- **The records**
★ ★ ★ ★ ★
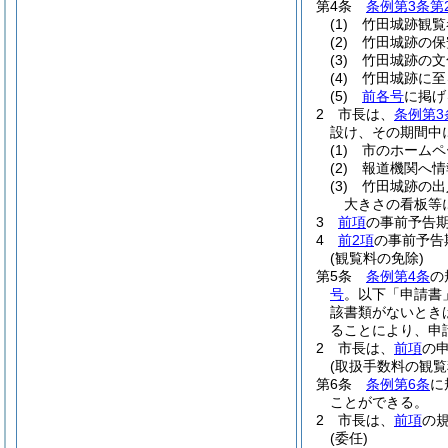
第4条
条例第3条第
(1)
竹田城跡観覧
(2)
竹田城跡の保
(3)
竹田城跡の文
(4)
竹田城跡に至
(5)
前各号
に掲げ
2
市長は、
条例第3
設け、その期間中
(1)
市のホームペ
(2)
報道機関へ情
(3)
竹田城跡の出
大きさの看板等
3
前項
の事前予告
4
前2項
の事前予告
(観覧料の免除)
第5条
条例第4条
の
号
。以下「申請書
該書類がないとき
ることにより、申
2
市長は、
前項
の
(取扱手数料の観覧
第6条
条例第6条
に
ことができる。
2
市長は、
前項
の
(委任)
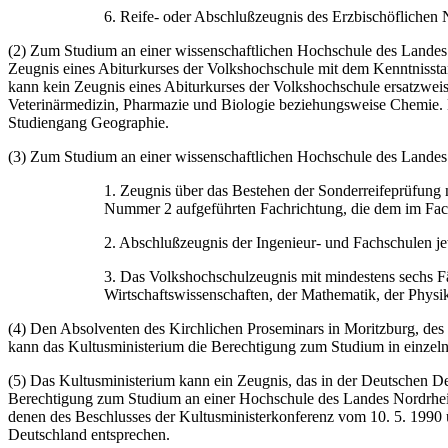
6. Reife- oder Abschlußzeugnis des Erzbischöfliche
(2) Zum Studium an einer wissenschaftlichen Hochschule des Landes No
Zeugnis eines Abiturkurses der Volkshochschule mit dem Kenntnissta
kann kein Zeugnis eines Abiturkurses der Volkshochschule ersatzwei
Veterinärmedizin, Pharmazie und Biologie beziehungsweise Chemie. 
Studiengang Geographie.
(3) Zum Studium an einer wissenschaftlichen Hochschule des Landes
1. Zeugnis über das Bestehen der Sonderreifeprüfung n
Nummer 2 aufgeführten Fachrichtung, die dem im Fach
2. Abschlußzeugnis der Ingenieur- und Fachschulen je
3. Das Volkshochschulzeugnis mit mindestens sechs Fä
Wirtschaftswissenschaften, der Mathematik, der Physik
(4) Den Absolventen des Kirchlichen Proseminars in Moritzburg, de
kann das Kultusministerium die Berechtigung zum Studium in einzel
(5) Das Kultusministerium kann ein Zeugnis, das in der Deutschen 
Berechtigung zum Studium an einer Hochschule des Landes Nordrhei
denen des Beschlusses der Kultusministerkonferenz vom 10. 5. 1990
Deutschland entsprechen.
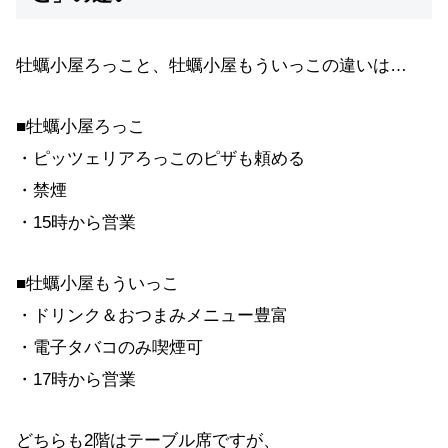
牡蠣小屋ろっこと、牡蠣小屋もういっこの違いは…
■牡蠣小屋ろっこ
・ピッツェリアろっこのピザも頼める
・禁煙
・15時から営業
■牡蠣小屋もういっこ
・ドリンク＆おつまみメニュー豊富
・電子タバコのみ喫煙可
・17時から営業
どちらも2階はテーブル席ですが、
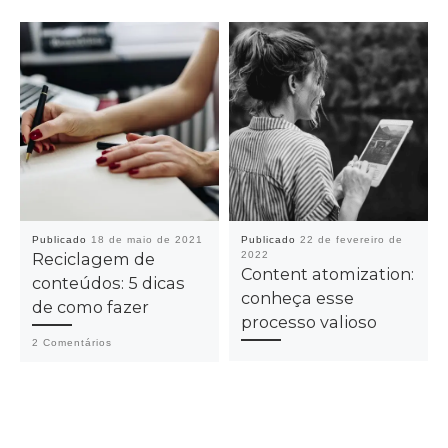
Publicado
18 de maio de 2021
Publicado
22 de fevereiro de
Reciclagem de
2022
Content atomization:
conteúdos: 5 dicas
conheça esse
de como fazer
processo valioso
2 Comentários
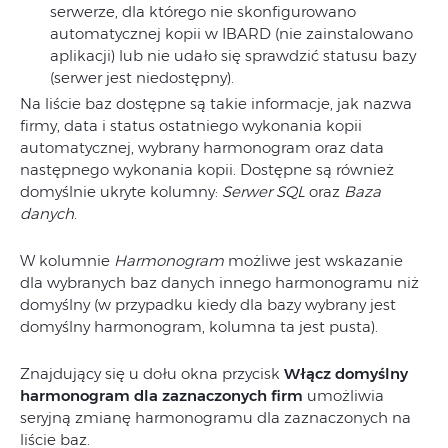
serwerze, dla którego nie skonfigurowano
automatycznej kopii w IBARD (nie zainstalowano
aplikacji) lub nie udało się sprawdzić statusu bazy
(serwer jest niedostępny).
Na liście baz dostępne są takie informacje, jak nazwa
firmy, data i status ostatniego wykonania kopii
automatycznej, wybrany harmonogram oraz data
następnego wykonania kopii. Dostępne są również
domyślnie ukryte kolumny:
Serwer SQL
oraz
Baza
danych
.
W kolumnie
Harmonogram
możliwe jest wskazanie
dla wybranych baz danych innego harmonogramu niż
domyślny (w przypadku kiedy dla bazy wybrany jest
domyślny harmonogram, kolumna ta jest pusta).
Znajdujący się u dołu okna przycisk
Włącz domyślny
harmonogram dla zaznaczonych firm
umożliwia
seryjną zmianę harmonogramu dla zaznaczonych na
liście baz.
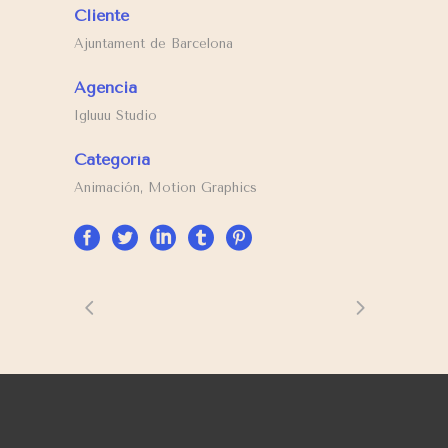
Cliente
Ajuntament de Barcelona
Agencia
Igluuu Studio
Categoría
Animación, Motion Graphics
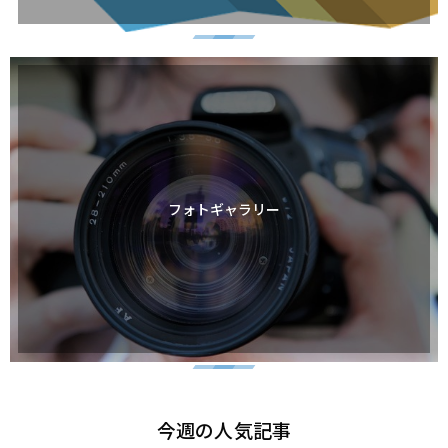
フォトギャラリー
今週の人気記事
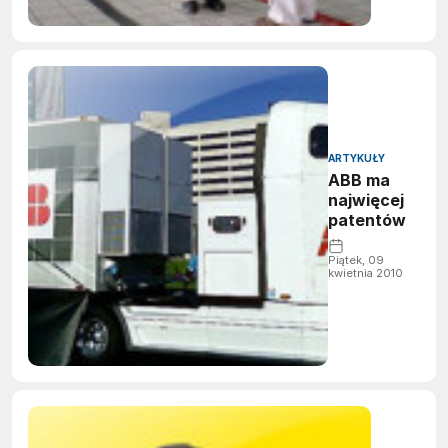
ARTYKUŁY
ABB ma
najwięcej
patentów
Piątek, 09
kwietnia 2010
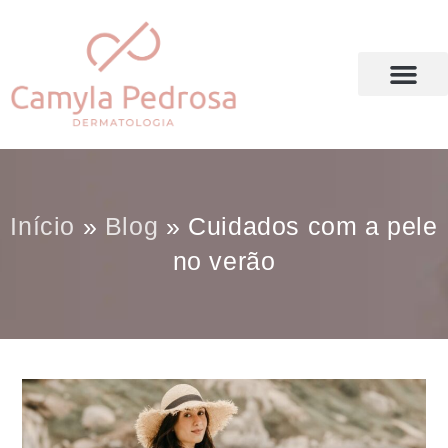
DRA. CAMYLA PEDROSA
Início
»
Blog
»
Cuidados com a pele
no verão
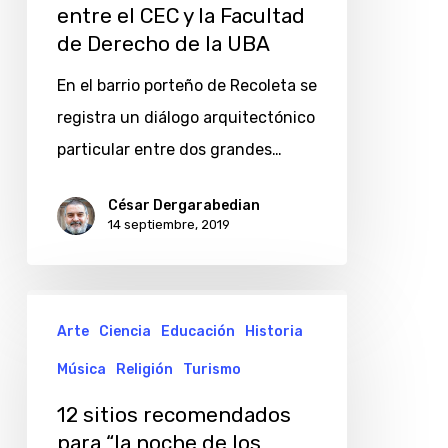
entre el CEC y la Facultad
Derecho
de Derecho de la UBA
de
En el barrio porteño de Recoleta se
la
registra un diálogo arquitectónico
UBA
particular entre dos grandes…
César Dergarabedian
14 septiembre, 2019
12
Arte
Ciencia
Educación
Historia
sitios
recomendados
Música
Religión
Turismo
para
12 sitios recomendados
“la
para “la noche de los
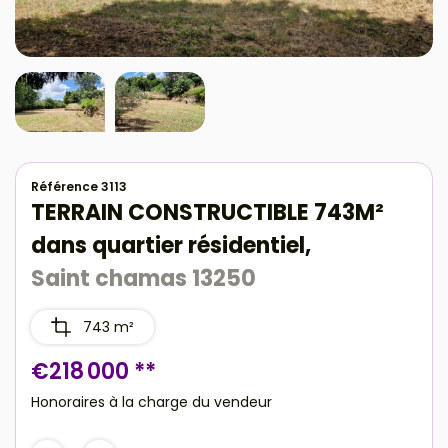
Référence 3113
TERRAIN CONSTRUCTIBLE 743M²
dans quartier résidentiel,
Saint chamas 13250
743 m²
€218 000
**
Honoraires à la charge du vendeur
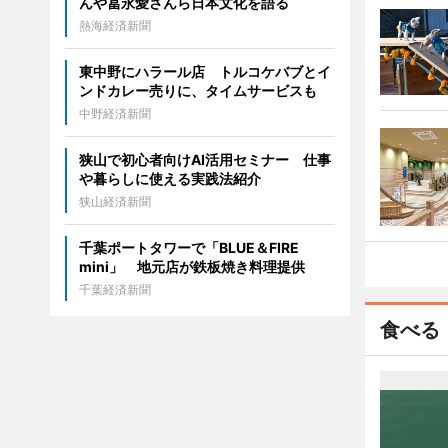
んや冨永愛さんら日本文化を語る
熱海経済新聞
東中野にハラール店 トルコケバブとイ
ンドカレー売りに、タイムサービスも
中野経済新聞
狭山で初心者向けAI活用セミナー 仕事
や暮らしに使える実践法紹介
狭山経済新聞
千葉ポートタワーで「BLUE＆FIRE
mini」 地元店が鉄板焼き料理提供
千葉経済新聞
食べる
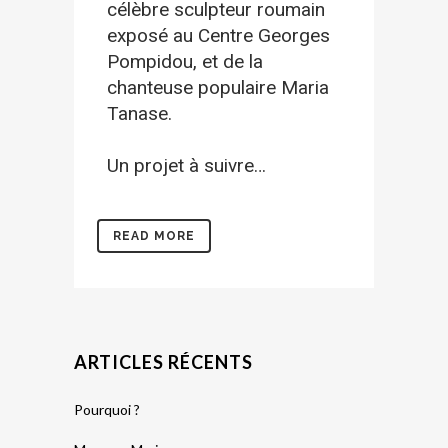
célèbre sculpteur roumain
exposé au Centre Georges
Pompidou, et de la
chanteuse populaire Maria
Tanase.
Un projet à suivre…
READ MORE
ARTICLES RÉCENTS
Pourquoi ?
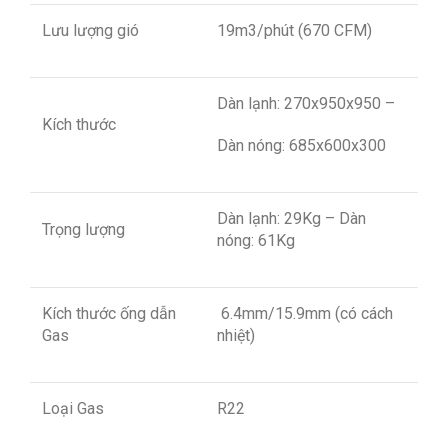
Lưu lượng gió
19m3/phút (670 CFM)
Dàn lạnh: 270x950x950 –
Kích thước
Dàn nóng: 685x600x300
Dàn lạnh: 29Kg – Dàn
Trọng lượng
nóng: 61Kg
Kích thước ống dẫn
6.4mm/15.9mm (có cách
Gas
nhiệt)
Loại Gas
R22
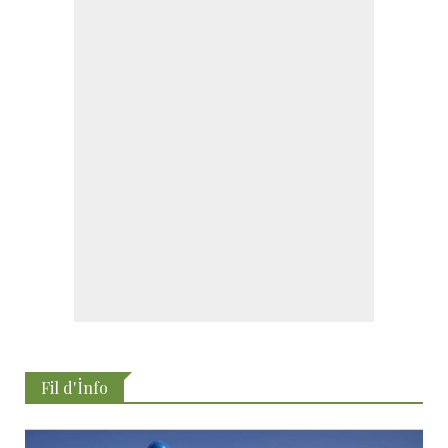
Fil d'İnfo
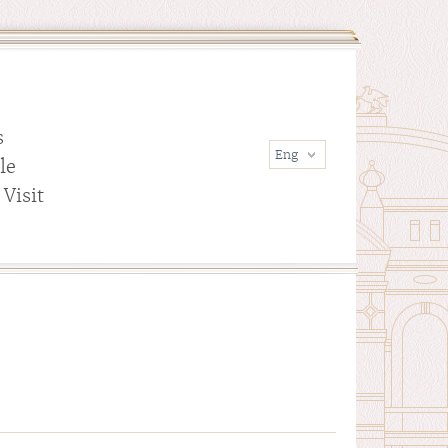
s
le
Visit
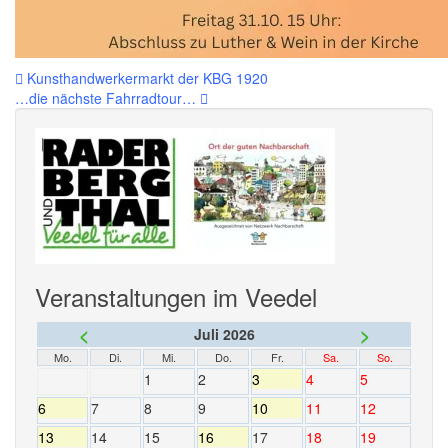
Beitragsnavigation
Kunsthandwerkermarkt der KBG 1920
…die nächste Fahrradtour…
Veranstaltungen im Veedel
<
>
Juli 2026
Mo.
Di.
Mi.
Do.
Fr.
Sa.
So.
1
2
3
4
5
6
7
8
9
10
11
12
13
14
15
16
17
18
19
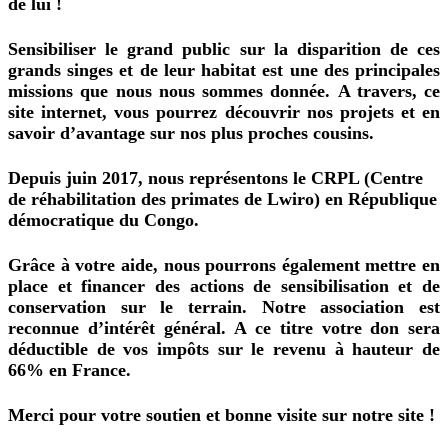
de
lui !
Sensibiliser le grand public sur la disparition de ces
grands singes et de leur habitat est une des principales
missions
que nous nous sommes donnée.
A travers, ce
site internet, vous pourrez découvrir nos projets et en
savoir
d’avantage
sur nos plus proches cousins.
Depuis juin 2017, nous représentons le CRPL (Centre
de réhabilitation des primates de Lwiro) en République
démocratique du Congo.
Grâce à votre aide, nous pourrons également mettre en
place et financer des actions de sensibilisation et de
conservation sur le terrain. Notre association est
reconnue d’intérêt général. A ce titre votre don sera
déductible de vos impôts sur le revenu à hauteur de
66% en France.
Merci pour votre soutien et bonne visite sur notre site !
★ ★ ★ ★ ★
- **Prompt**
Number of lines with the string "data" in them: give it by itself, based on the listing above.

- **Written answer**
2